El viernes se dio a conocer la cancelación del tramo activado del swap con el Tesoro de los Estados Unidos por un monto de USD 2.500 millones. En este escenario, el Banco Central continúa con la adquisición de divisas en el mercado mayorista (totalizó compras por USD 218 millones en la semana). En el corto plazo, la atención de los inversores se centra en el dato de inflación del mes de diciembre y la licitación del Tesoro programada para el miércoles.
Los bonos soberanos mostraron una tendencia alcista luego de la acreditación de renta y amortización. Se observa cierta preferencia por la reinversión en instrumentos de mayor plazo, específicamente en los bonos con vencimiento en 2035 y 2038. En paralelo, el Tesoro encara una licitación de deuda en moneda local que involucra vencimientos por $20 billones.
En el plano internacional, la atención se centra en la disputa entre Donald Trump y Jerome Powell por la autonomía de la Reserva Federal.

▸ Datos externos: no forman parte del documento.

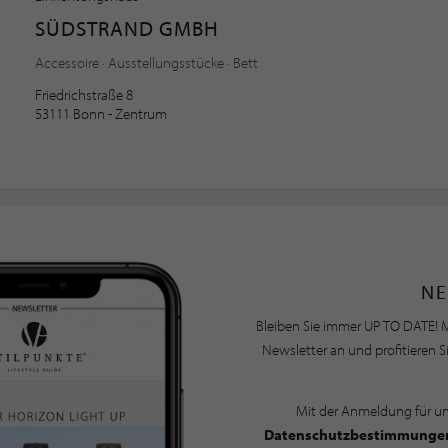
SÜDSTRAND GMBH
Accessoire · Ausstellungsstücke · Bett
Friedrichstraße 8
53111 Bonn - Zentrum
NE
Bleiben Sie immer UP TO DATE! M
Newsletter an und profitieren S
Mit der Anmeldung für u
Datenschutzbestimmunge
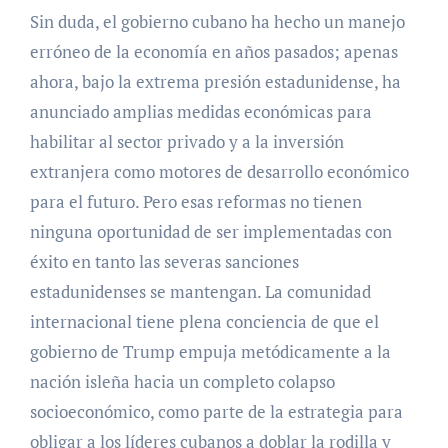
Sin duda, el gobierno cubano ha hecho un manejo
erróneo de la economía en años pasados; apenas
ahora, bajo la extrema presión estadunidense, ha
anunciado amplias medidas económicas para
habilitar al sector privado y a la inversión
extranjera como motores de desarrollo económico
para el futuro. Pero esas reformas no tienen
ninguna oportunidad de ser implementadas con
éxito en tanto las severas sanciones
estadunidenses se mantengan. La comunidad
internacional tiene plena conciencia de que el
gobierno de Trump empuja metódicamente a la
nación isleña hacia un completo colapso
socioeconómico, como parte de la estrategia para
obligar a los líderes cubanos a doblar la rodilla y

Asimismo, los inversores reaccionan a las intenciones del mandatario estadounidense de limitar las tasas de interés para tarjetas de crédito y esperan por los primeros resultados de los balances bancarios. El oro alcanzó niveles máximos como resguardo frente a la tensión geopolítica. Por su parte, el crecimiento proyectado en inteligencia artificial respalda las valuaciones de las empresas tecnológicas en los índices de Nueva York.
Resulta adecuado vigilar la posible ruptura de la zona de los 7.000 puntos en el índice S&P 500. La evolución de los activos está sujeta a varios factores: la temporada de balances, las tensiones entre Trump y Powell, la evolución de los conflictos geoopolitcos y las expectativas sobre la política monetaria.